**Required work**: Where the records below reach the line containing "com PadSplit!. Cuando", start transcribing, and end with the line containing "Nosotros en PadSplit", exactly and with nothing else added.

**Stored records**:
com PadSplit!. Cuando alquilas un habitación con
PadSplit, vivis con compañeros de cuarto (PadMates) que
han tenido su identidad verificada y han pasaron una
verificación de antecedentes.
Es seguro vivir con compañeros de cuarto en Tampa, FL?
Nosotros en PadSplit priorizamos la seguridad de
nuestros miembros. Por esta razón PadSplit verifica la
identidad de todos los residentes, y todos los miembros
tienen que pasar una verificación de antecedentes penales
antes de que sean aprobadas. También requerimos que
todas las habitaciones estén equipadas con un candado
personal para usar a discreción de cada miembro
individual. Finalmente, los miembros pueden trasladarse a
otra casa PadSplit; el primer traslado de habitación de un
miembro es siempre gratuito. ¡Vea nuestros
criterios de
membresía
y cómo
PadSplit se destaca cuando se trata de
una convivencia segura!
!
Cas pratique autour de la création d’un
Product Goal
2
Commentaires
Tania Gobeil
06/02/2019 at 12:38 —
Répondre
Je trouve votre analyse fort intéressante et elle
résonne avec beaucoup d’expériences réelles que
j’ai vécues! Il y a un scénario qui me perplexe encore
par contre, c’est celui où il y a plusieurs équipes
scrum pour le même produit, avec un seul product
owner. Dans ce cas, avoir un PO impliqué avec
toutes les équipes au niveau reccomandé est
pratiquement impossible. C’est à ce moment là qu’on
==
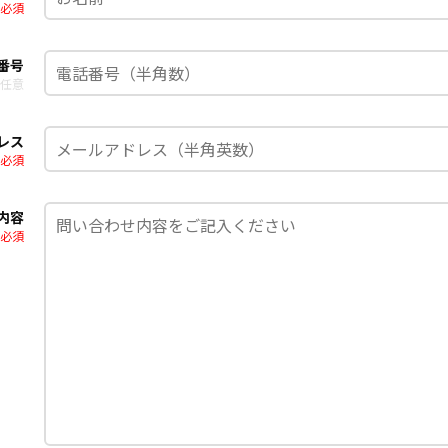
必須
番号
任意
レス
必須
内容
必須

**Written reply**:
com PadSplit!. Cuando alquilas un habitación con
PadSplit, vivis con compañeros de cuarto (PadMates) que
han tenido su identidad verificada y han pasaron una
verificación de antecedentes.
Es seguro vivir con compañeros de cuarto en Tampa, FL?
Nosotros en PadSplit priorizamos la seguridad de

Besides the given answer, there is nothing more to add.